A medida que el costo por dólar a tasa oficial se incrementa en las subastas   Dicom, efectuadas tres veces a la semana,  en promedio, también lo ha estado haciendo el valor de la unidad criptoactiva, en su segunda modalidad. 

Esto da como resultado que como Variación del tipo de Cambio fluctúe, mientras que como Unidad de Cuenta siga fijo y cambie solo cuando el Presidente Maduro anuncie un reajuste, que se vea reflejado  en  aumentos salariales.

Esta fluctuación fue notada por los usuarios al ingresar en los portales web de la banca pública en donde se expresaban ambos indicadores. Rumores sobre el aumento del sueldo con ese “nuevo aumento” del Petro no tardaron en multiplicarse y así comenzó a nublarse, aún más, el camino para entender el funcionamiento de la criptomoneda.

Pero luego del aumento del 15-E, desapareció de los sitios web de las entidades bancarias el monto del criptoactivo como Variación del tipo de cambio. 

El economista Víctor Álvarez analizó el impacto sobre el salario mínimo de esta  dualidad de precios: “Esta diferencia entre ambos precios del mismo petro destruye su credibilidad. (…) Como se ve, el valor oficial del Petro como Unidad de Cuenta es muy distinto al valor al que se transa como criptoactivo en el mercado.

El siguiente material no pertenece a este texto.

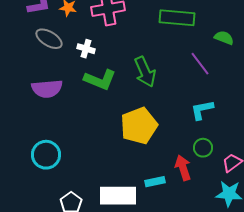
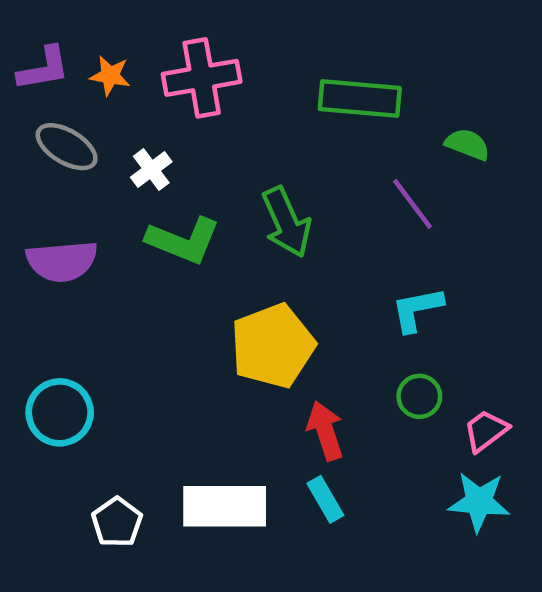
white cross: (86, 49) -> (151, 170), turned 36
red arrow: (183, 168) -> (325, 431), moved
cyan rectangle: (155, 182) -> (325, 499), moved, turned 72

Esto afecta negativamente la remuneración de la fuerza de trabajo cuyo salario mínimo se estableció en medio Petro. El valor  como Unidad de Cuenta permanece fijo y congela los salarios, en comparación con el constante aumento de los precios”.

Pero en medio de este huracán de malos entendidos, se mantuvo como constante una falta de información  por parte del Gobierno, quien no explicó en ningún momento  que se conviviría con esta   incomprendida doble cotización. 

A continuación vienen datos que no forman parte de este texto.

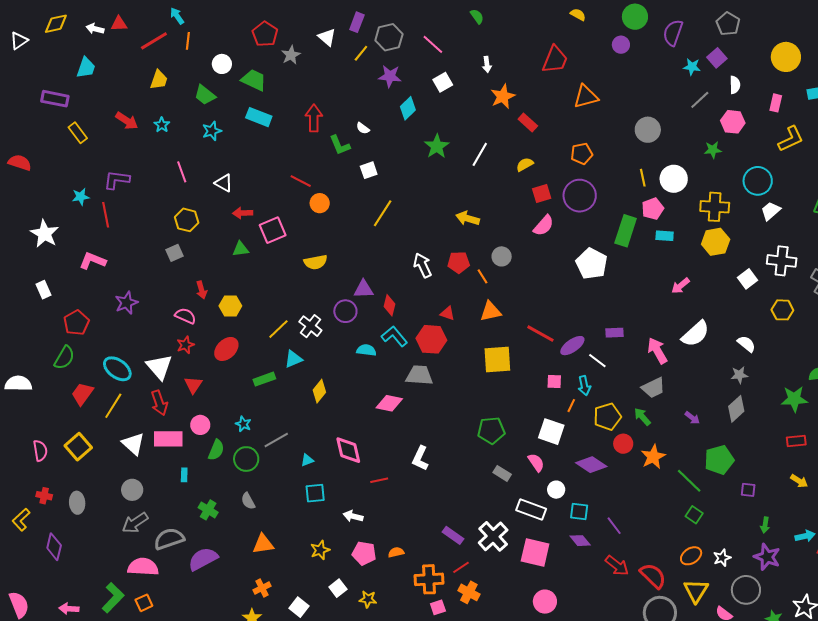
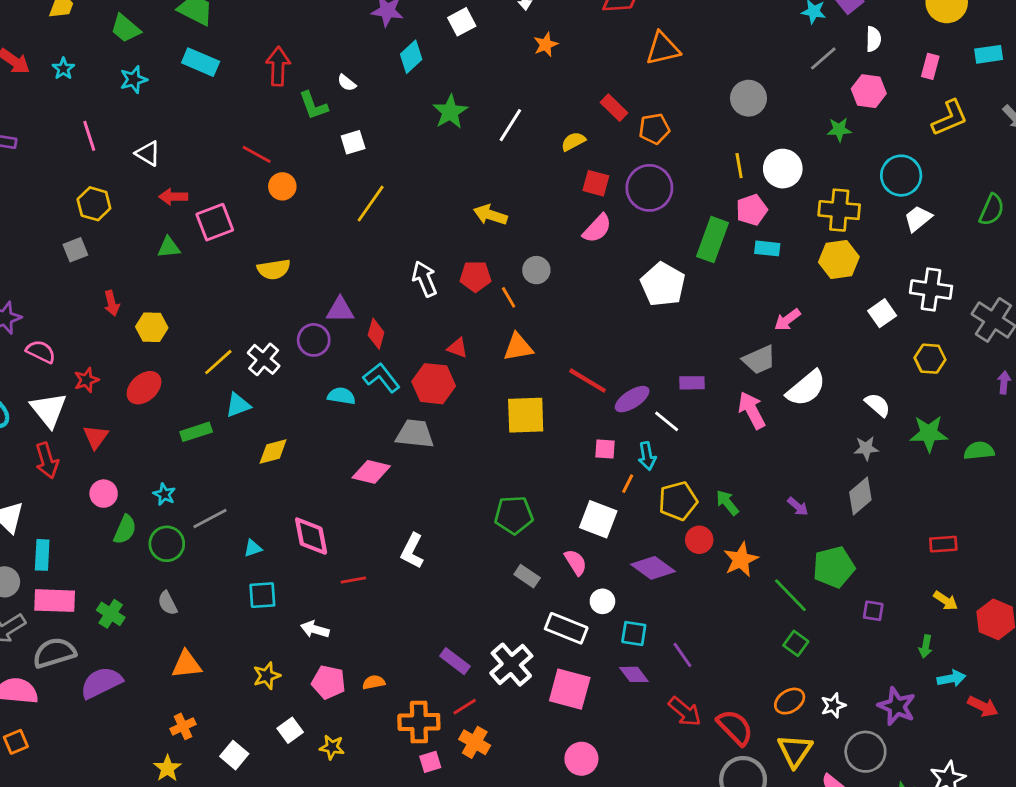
orange star: (503, 96) -> (546, 45), size x0.7
red rectangle: (528, 122) -> (614, 108), moved
red square: (542, 194) -> (596, 183), turned 30
pink semicircle: (185, 316) -> (41, 352), moved
gray trapezoid: (653, 388) -> (759, 360), moved
yellow diamond: (319, 391) -> (273, 451), turned 35
green star: (794, 399) -> (929, 433), moved
pink rectangle: (168, 439) -> (55, 601), moved
cyan rectangle: (184, 475) -> (42, 555), moved, size x1.5
green arrow: (765, 525) -> (926, 647), moved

Incluso expertos en materia económica ven con dificultad que la moneda digital se consolide, en medio de la  ausencia informativa y de constantes cambios a su comportamiento. 

El economista José Gregorio Piña ha seguido de cerca el comportamiento de esta criptodivisa y apunta, en uno de sus artículos publicados en el portal web 15 y último, que se “esperaría que el precio del Petro de mercado sea justamente el que arroja su venta”, pero para el especialista la realidad es otra, pues la cotización “no resulta de su compra venta, sino de multiplicar el tipo de cambio que arrojan las subastas Dicom por 60, en el sentido que dichos 60 representan los $60 que, en promedio, se estableció para la canasta petrolera”.

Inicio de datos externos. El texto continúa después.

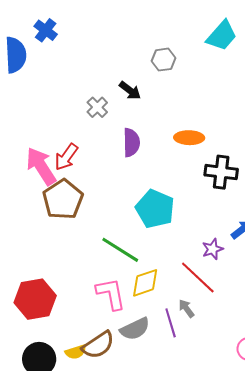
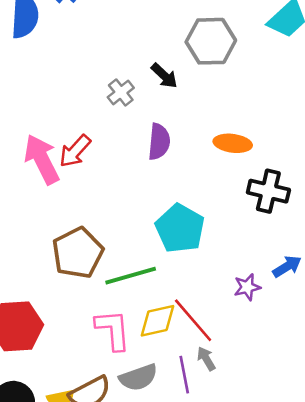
gray hexagon: (164, 60) -> (211, 41), size x1.6
brown pentagon: (63, 199) -> (78, 253), moved
green line: (120, 250) -> (131, 276), turned -54
red line: (198, 277) -> (193, 320), moved

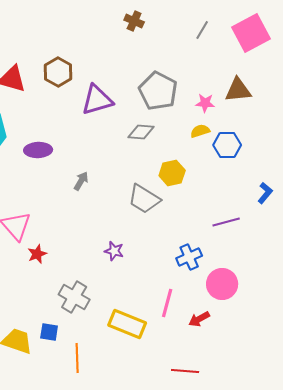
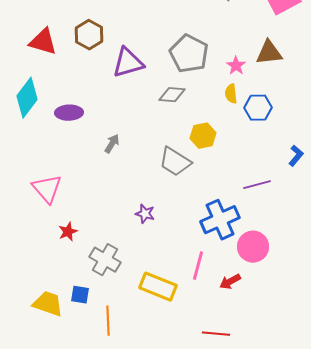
pink star: (205, 103) -> (236, 66), turned 30
yellow semicircle: (200, 131) -> (231, 94), turned -78
red star: (37, 254) -> (68, 232), moved
blue cross: (189, 257) -> (220, 220), size x1.5

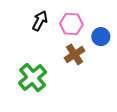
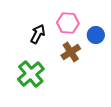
black arrow: (40, 21) -> (38, 34), moved

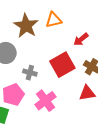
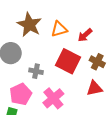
orange triangle: (54, 20) -> (59, 29), moved
red square: (62, 65) -> (68, 61), turned -30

Partiendo de ese punto, Piña concluye  que “el bolívar ya no está anclado al Petro, pero este tampoco al barril de petróleo, ambos están anclados al dólar por la vía de Dicom. Lo único que en realidad está anclado (¿congelados?) al Petro Unidad de Cuenta son los salarios. Lo que plantea otra serie de problemas e inquietudes”.

Por su parte, el economista y docente de la Universidad del Zulia, Alberto Castellano, descalifica al Petro como  criptomoneda en ese estricto sentido aun cuando tiene en común  funciones y características, pero “su precio no se fija en un mercado, si fuera así fluctuara como el Bitcoin, por ejemplo”.

En este sentido, Castellano resaltó que “su costo debería estar sujeto a la cesta venezolana y a pesar de ello no ha estado variando su precio con base al del dólar, sino por decisiones del Gobierno nacional, y por ello la desconfianza que existe sobre el Petro”.

“Hay contradicciones en cuanto a la emisión de Petros, en la fijación y la revalorización o depreciación del Petro. Estos puntos no han quedado claros, es una moneda muy dudosa”, expuso. 

Esta duda contrae las posibilidades de abrirse en el mercado, opinó Castellano. “No le veo futuro al Petro porque nace con desconfianza. Si ya no hay confianza en el bolívar, cuyo respaldo es el Gobierno venezolano, tampoco existe una confianza en el Petro, porque habrá dudas en ese respaldo,  y bajo las condiciones políticas y económicas actuales, tiene dudoso chance de ser una moneda a futuro de circulación”, aseguró el especialista.

El también economista Manuel Sutherland, coincidió en que “la situación con el valor del Petro es confusa y totalmente arbitraria”. “Nadie sabe porqué el precio del Petro no tiene ninguna relación con el  del petróleo que ha venido bajando, pero si tiene relación con la devaluación del Dicom (…) Esto significa que simplemente si, por ejemplo, el barril de petróleo cuesta $ 50  y el dólar Dicom BsS 600, al multiplicarlos tenemos que el Petro costaría BsS 30.000.”